Problem description:
Each line below that holds the word "during" counts toward the answer; reply with the total number only.

Records to use:
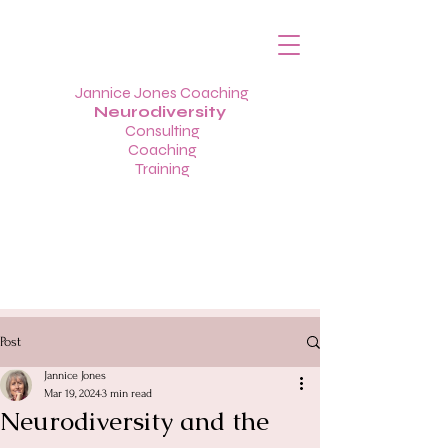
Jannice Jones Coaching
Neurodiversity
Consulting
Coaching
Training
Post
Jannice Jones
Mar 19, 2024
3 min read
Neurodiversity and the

---

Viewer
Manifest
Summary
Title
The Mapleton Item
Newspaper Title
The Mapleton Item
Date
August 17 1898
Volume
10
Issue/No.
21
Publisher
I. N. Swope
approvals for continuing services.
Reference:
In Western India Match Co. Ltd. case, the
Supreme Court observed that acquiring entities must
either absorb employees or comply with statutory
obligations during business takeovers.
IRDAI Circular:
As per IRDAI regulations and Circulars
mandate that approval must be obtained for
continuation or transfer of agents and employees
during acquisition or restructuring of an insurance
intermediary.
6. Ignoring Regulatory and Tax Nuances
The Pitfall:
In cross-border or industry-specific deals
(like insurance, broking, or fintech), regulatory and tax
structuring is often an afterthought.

--

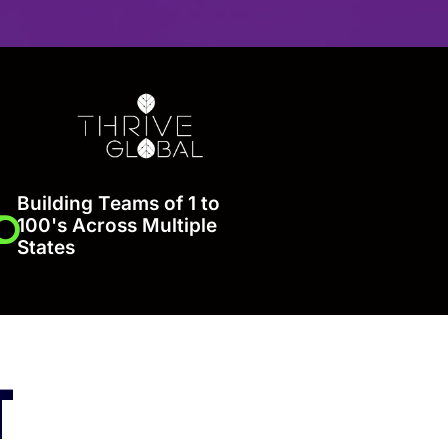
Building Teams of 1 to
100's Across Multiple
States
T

Exercise response:
2